Empirical analysis of film style III
This week another selection of articles that focus on the empirical analysis of film style (see here and here for earlier instalments). These articles cover a wide range of topics from design to archiving and data storage. As ever, the linked-to version may not be the final version and so care should be taken with referencing.
Something new that has not featured in the past, but which is discussed in a couple of papers here, is the use of auditory rather than visual information to classify films. This is an area where film studies could certainly learn a lot from information science.
An interesting place to state is at the Informedia project at Carnegie Mellon University, which examines many issues relating to the archiving and use of video content. This site has details on the centre’s many projects and has links to papers covering topics such as video information summarization and visualization or video ontology, and discusses the application of these techniques in various contexts (e.g. health, eduaction, defense, and intelligence). The website can be accessed here.
Dinh PQ, Dorai C, and Venkatesh S 2002 Video genre categorization using audio wavelet coefficients, ACCV2002: The 5th Asian Conference on Computer Vision, 23-25 January 2002, Melbourne, Australia.

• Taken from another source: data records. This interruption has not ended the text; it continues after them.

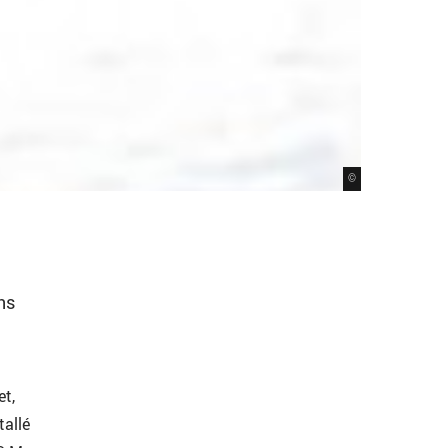
©
ns
et,
tallé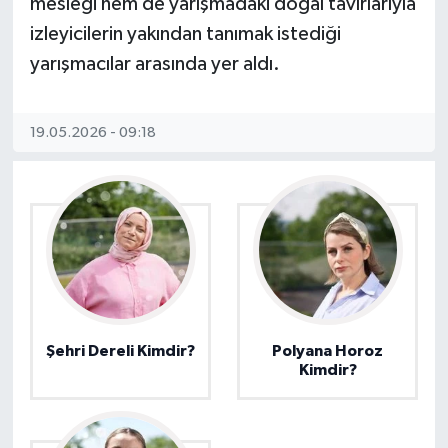
mesleği hem de yarışmadaki doğal tavırlarıyla
izleyicilerin yakından tanımak istediği
yarışmacılar arasında yer aldı.
19.05.2026 - 09:18
Şehri Dereli Kimdir?
Polyana Horoz
Kimdir?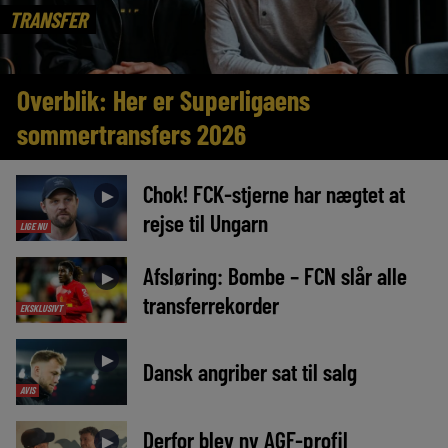
TRANSFER
Overblik: Her er Superligaens
sommertransfers 2026
Chok! FCK-stjerne har nægtet at
►
rejse til Ungarn
LIGE NU
Afsløring: Bombe – FCN slår alle
►
transferrekorder
EKSKLUSIVT
►
Dansk angriber sat til salg
AVIS
Derfor blev ny AGF-profil
►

In this paper, we investigate the use of a wavelet transform-based analysis of audio tracks accompanying videos for the problem of automatic program genre detection. We compare the classification performance based on wavelet-based audio features to that using conventional features derived from Fourier and time analysis for the task of discriminating TV programs such as news, commercials, music shows, concerts, motor racing games, and animated cartoons. Three different classifiers namely the Decision Trees, SVMs, and _-Nearest Neighbours are studied to analyse the reliability of the performance of our wavelet features based approach. Further, we investigate the issue of an appropriate duration of an audio clip to be analyzed for this automatic genre determination. Our experimental results show that features derived from the wavelet transform of the audio signal can very well separate the six video genres studied. It is also found that there is no significant difference in performance with varying audio clip durations across the classifiers.
Dorado A, Calic J, and Izquierdo E 2004 A rule-based video annotation system, IEEE Transactions on Circuits and Systems for Video Technology 14 (5): 622-633.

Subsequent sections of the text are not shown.